**EXERCISE DESCRIPTION:** Reproduce each line of the material that follows, word for word.
---
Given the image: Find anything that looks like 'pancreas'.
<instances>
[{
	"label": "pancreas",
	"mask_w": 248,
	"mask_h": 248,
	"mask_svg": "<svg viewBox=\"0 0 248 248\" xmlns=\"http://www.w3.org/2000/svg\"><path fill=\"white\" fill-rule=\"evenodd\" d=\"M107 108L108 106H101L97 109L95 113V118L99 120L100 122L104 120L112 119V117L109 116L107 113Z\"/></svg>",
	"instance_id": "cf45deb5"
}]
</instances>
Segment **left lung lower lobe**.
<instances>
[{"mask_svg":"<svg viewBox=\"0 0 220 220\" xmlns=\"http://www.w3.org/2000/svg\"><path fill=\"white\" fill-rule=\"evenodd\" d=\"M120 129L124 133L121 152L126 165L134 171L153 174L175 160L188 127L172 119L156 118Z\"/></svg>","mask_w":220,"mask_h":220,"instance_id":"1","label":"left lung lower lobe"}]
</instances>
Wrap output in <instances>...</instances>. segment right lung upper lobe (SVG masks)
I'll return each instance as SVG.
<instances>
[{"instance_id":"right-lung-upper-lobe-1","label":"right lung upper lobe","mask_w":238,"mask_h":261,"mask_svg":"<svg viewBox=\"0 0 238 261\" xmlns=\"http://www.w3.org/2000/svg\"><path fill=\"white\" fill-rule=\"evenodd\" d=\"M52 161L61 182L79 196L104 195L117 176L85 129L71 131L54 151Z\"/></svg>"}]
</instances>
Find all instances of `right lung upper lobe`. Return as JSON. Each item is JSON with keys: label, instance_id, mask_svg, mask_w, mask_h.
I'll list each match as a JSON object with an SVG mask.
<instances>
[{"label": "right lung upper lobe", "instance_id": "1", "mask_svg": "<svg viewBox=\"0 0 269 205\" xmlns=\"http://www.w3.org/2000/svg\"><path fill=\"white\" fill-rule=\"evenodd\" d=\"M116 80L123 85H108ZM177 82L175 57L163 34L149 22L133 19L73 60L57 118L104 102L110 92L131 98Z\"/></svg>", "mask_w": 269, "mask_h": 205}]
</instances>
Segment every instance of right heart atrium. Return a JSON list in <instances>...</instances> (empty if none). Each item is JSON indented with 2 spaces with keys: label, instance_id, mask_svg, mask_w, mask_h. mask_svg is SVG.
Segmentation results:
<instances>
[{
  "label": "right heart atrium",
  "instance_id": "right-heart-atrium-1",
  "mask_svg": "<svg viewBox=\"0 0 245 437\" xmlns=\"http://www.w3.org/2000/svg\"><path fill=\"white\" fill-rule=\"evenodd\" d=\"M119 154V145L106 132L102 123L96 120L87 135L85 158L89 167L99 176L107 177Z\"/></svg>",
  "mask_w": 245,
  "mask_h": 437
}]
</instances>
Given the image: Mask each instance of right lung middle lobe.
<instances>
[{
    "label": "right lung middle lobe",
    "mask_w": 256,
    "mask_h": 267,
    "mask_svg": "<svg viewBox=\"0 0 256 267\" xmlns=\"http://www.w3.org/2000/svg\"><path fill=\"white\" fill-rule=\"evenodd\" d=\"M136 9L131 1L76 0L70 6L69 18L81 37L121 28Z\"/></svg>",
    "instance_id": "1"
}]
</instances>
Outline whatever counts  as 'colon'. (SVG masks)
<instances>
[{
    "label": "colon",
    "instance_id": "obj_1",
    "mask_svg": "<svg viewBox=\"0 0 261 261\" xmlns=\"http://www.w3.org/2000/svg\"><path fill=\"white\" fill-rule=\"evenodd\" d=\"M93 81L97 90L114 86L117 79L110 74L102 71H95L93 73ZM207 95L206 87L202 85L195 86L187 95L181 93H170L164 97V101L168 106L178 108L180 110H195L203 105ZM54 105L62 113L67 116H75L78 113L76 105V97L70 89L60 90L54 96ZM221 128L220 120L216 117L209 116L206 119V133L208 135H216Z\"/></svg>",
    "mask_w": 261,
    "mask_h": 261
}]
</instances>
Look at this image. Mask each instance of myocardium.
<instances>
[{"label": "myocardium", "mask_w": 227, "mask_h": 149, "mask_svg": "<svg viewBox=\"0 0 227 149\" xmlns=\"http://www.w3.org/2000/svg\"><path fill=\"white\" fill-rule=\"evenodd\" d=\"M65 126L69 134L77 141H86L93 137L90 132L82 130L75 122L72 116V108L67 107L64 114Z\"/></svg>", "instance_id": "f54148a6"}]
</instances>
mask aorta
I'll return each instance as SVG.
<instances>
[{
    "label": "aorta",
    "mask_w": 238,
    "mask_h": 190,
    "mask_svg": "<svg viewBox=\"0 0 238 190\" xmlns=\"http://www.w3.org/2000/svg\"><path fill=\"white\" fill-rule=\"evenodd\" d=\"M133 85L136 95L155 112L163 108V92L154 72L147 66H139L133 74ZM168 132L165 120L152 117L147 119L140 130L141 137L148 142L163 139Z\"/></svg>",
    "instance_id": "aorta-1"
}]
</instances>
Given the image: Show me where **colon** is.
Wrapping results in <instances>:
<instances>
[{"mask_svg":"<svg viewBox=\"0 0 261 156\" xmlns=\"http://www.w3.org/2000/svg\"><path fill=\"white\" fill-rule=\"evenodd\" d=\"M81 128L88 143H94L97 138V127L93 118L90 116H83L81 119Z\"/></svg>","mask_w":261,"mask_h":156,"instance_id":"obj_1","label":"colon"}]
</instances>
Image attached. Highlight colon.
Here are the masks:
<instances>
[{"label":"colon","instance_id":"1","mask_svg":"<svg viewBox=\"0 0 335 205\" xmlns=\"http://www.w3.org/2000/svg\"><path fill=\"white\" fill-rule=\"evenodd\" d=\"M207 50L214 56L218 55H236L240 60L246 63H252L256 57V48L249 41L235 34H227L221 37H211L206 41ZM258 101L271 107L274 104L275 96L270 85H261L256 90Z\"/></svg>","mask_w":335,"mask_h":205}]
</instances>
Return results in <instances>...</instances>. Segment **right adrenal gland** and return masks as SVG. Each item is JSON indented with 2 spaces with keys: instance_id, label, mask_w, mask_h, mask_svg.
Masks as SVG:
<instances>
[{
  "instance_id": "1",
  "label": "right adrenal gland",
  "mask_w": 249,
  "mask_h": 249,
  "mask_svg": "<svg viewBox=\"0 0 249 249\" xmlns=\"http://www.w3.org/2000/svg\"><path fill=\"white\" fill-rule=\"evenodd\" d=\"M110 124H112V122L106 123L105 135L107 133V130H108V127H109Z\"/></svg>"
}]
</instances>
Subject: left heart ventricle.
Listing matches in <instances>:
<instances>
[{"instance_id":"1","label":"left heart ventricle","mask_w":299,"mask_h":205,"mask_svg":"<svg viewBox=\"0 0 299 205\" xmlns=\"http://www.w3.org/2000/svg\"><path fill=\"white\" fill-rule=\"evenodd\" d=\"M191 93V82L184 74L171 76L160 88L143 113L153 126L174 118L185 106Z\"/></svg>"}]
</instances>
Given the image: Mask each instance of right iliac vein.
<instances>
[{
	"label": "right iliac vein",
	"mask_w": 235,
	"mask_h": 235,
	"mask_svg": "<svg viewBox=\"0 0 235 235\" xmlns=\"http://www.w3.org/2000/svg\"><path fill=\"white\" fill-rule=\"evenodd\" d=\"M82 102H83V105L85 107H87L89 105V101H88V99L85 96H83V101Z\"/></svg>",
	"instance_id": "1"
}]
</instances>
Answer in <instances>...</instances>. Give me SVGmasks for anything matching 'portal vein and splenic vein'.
---
**OUTPUT FOR THIS EXERCISE:**
Given the image: Find anything that looks like 'pancreas'.
<instances>
[{
	"label": "pancreas",
	"mask_w": 248,
	"mask_h": 248,
	"mask_svg": "<svg viewBox=\"0 0 248 248\" xmlns=\"http://www.w3.org/2000/svg\"><path fill=\"white\" fill-rule=\"evenodd\" d=\"M107 108L108 106H101L97 109L95 113V118L99 120L100 122L104 120L112 119V117L109 116L107 113Z\"/></svg>",
	"instance_id": "cf45deb5"
}]
</instances>
Segment **left lung lower lobe**.
<instances>
[{"mask_svg":"<svg viewBox=\"0 0 220 220\" xmlns=\"http://www.w3.org/2000/svg\"><path fill=\"white\" fill-rule=\"evenodd\" d=\"M120 129L124 133L121 152L126 165L134 171L153 174L175 160L188 127L172 119L156 118Z\"/></svg>","mask_w":220,"mask_h":220,"instance_id":"1","label":"left lung lower lobe"}]
</instances>
Wrap output in <instances>...</instances>. segment right lung upper lobe (SVG masks)
I'll return each instance as SVG.
<instances>
[{"instance_id":"right-lung-upper-lobe-1","label":"right lung upper lobe","mask_w":238,"mask_h":261,"mask_svg":"<svg viewBox=\"0 0 238 261\" xmlns=\"http://www.w3.org/2000/svg\"><path fill=\"white\" fill-rule=\"evenodd\" d=\"M52 161L61 182L79 196L104 195L117 176L85 129L71 131L54 151Z\"/></svg>"}]
</instances>
Find all instances of `right lung upper lobe`. Return as JSON. Each item is JSON with keys: label, instance_id, mask_svg, mask_w, mask_h.
I'll list each match as a JSON object with an SVG mask.
<instances>
[{"label": "right lung upper lobe", "instance_id": "1", "mask_svg": "<svg viewBox=\"0 0 269 205\" xmlns=\"http://www.w3.org/2000/svg\"><path fill=\"white\" fill-rule=\"evenodd\" d=\"M116 80L123 85H108ZM177 82L175 57L163 34L149 22L133 19L73 60L57 118L104 102L110 92L131 98Z\"/></svg>", "mask_w": 269, "mask_h": 205}]
</instances>
Segment every instance of right heart atrium. Return a JSON list in <instances>...</instances> (empty if none). Each item is JSON indented with 2 spaces with keys: label, instance_id, mask_svg, mask_w, mask_h. mask_svg is SVG.
Segmentation results:
<instances>
[{
  "label": "right heart atrium",
  "instance_id": "right-heart-atrium-1",
  "mask_svg": "<svg viewBox=\"0 0 245 437\" xmlns=\"http://www.w3.org/2000/svg\"><path fill=\"white\" fill-rule=\"evenodd\" d=\"M119 154V145L106 132L102 123L96 120L87 135L85 158L89 167L99 176L107 177Z\"/></svg>",
  "mask_w": 245,
  "mask_h": 437
}]
</instances>
Given the image: Mask each instance of right lung middle lobe.
<instances>
[{
    "label": "right lung middle lobe",
    "mask_w": 256,
    "mask_h": 267,
    "mask_svg": "<svg viewBox=\"0 0 256 267\" xmlns=\"http://www.w3.org/2000/svg\"><path fill=\"white\" fill-rule=\"evenodd\" d=\"M136 9L131 1L76 0L70 6L69 18L81 37L121 28Z\"/></svg>",
    "instance_id": "1"
}]
</instances>
Outline whatever counts  as 'colon'. (SVG masks)
<instances>
[{
    "label": "colon",
    "instance_id": "obj_1",
    "mask_svg": "<svg viewBox=\"0 0 261 261\" xmlns=\"http://www.w3.org/2000/svg\"><path fill=\"white\" fill-rule=\"evenodd\" d=\"M93 81L97 90L114 86L117 79L110 74L102 71H95L93 73ZM207 95L206 87L202 85L195 86L187 95L181 93H170L164 97V101L168 106L178 108L180 110H195L203 105ZM54 105L62 113L67 116H75L78 113L76 105V97L70 89L60 90L54 96ZM221 128L220 120L216 117L209 116L206 119V133L208 135H216Z\"/></svg>",
    "mask_w": 261,
    "mask_h": 261
}]
</instances>
Look at this image. Mask each instance of myocardium.
<instances>
[{"label": "myocardium", "mask_w": 227, "mask_h": 149, "mask_svg": "<svg viewBox=\"0 0 227 149\" xmlns=\"http://www.w3.org/2000/svg\"><path fill=\"white\" fill-rule=\"evenodd\" d=\"M65 126L69 134L77 141H86L93 137L90 132L82 130L75 122L72 116V108L67 107L64 114Z\"/></svg>", "instance_id": "f54148a6"}]
</instances>
mask aorta
I'll return each instance as SVG.
<instances>
[{
    "label": "aorta",
    "mask_w": 238,
    "mask_h": 190,
    "mask_svg": "<svg viewBox=\"0 0 238 190\" xmlns=\"http://www.w3.org/2000/svg\"><path fill=\"white\" fill-rule=\"evenodd\" d=\"M133 85L136 95L155 112L163 108V92L154 72L147 66H139L133 74ZM168 132L165 120L152 117L147 119L140 130L141 137L148 142L163 139Z\"/></svg>",
    "instance_id": "aorta-1"
}]
</instances>
Given the image: Show me where **colon** is.
Wrapping results in <instances>:
<instances>
[{"mask_svg":"<svg viewBox=\"0 0 261 156\" xmlns=\"http://www.w3.org/2000/svg\"><path fill=\"white\" fill-rule=\"evenodd\" d=\"M81 128L88 143H94L97 138V127L93 118L90 116H83L81 119Z\"/></svg>","mask_w":261,"mask_h":156,"instance_id":"obj_1","label":"colon"}]
</instances>
Image attached. Highlight colon.
Here are the masks:
<instances>
[{"label":"colon","instance_id":"1","mask_svg":"<svg viewBox=\"0 0 335 205\" xmlns=\"http://www.w3.org/2000/svg\"><path fill=\"white\" fill-rule=\"evenodd\" d=\"M207 50L214 56L218 55H236L240 60L246 63H252L256 57V48L249 41L235 34H227L221 37H211L206 41ZM258 101L271 107L274 104L275 96L270 85H261L256 90Z\"/></svg>","mask_w":335,"mask_h":205}]
</instances>
Return results in <instances>...</instances>. Segment **right adrenal gland** and return masks as SVG. Each item is JSON indented with 2 spaces with keys: instance_id, label, mask_w, mask_h, mask_svg.
Masks as SVG:
<instances>
[{
  "instance_id": "1",
  "label": "right adrenal gland",
  "mask_w": 249,
  "mask_h": 249,
  "mask_svg": "<svg viewBox=\"0 0 249 249\" xmlns=\"http://www.w3.org/2000/svg\"><path fill=\"white\" fill-rule=\"evenodd\" d=\"M110 124H112V122L106 123L105 135L107 133V130H108V127H109Z\"/></svg>"
}]
</instances>
Subject: left heart ventricle.
Listing matches in <instances>:
<instances>
[{"instance_id":"1","label":"left heart ventricle","mask_w":299,"mask_h":205,"mask_svg":"<svg viewBox=\"0 0 299 205\" xmlns=\"http://www.w3.org/2000/svg\"><path fill=\"white\" fill-rule=\"evenodd\" d=\"M191 93V82L184 74L171 76L160 88L143 113L153 126L174 118L185 106Z\"/></svg>"}]
</instances>
Given the image: Mask each instance of right iliac vein.
<instances>
[{
	"label": "right iliac vein",
	"mask_w": 235,
	"mask_h": 235,
	"mask_svg": "<svg viewBox=\"0 0 235 235\" xmlns=\"http://www.w3.org/2000/svg\"><path fill=\"white\" fill-rule=\"evenodd\" d=\"M82 102H83V105L85 107H87L89 105V101H88V99L85 96H83V101Z\"/></svg>",
	"instance_id": "1"
}]
</instances>
Answer in <instances>...</instances>. Give me SVGmasks for anything matching 'portal vein and splenic vein'.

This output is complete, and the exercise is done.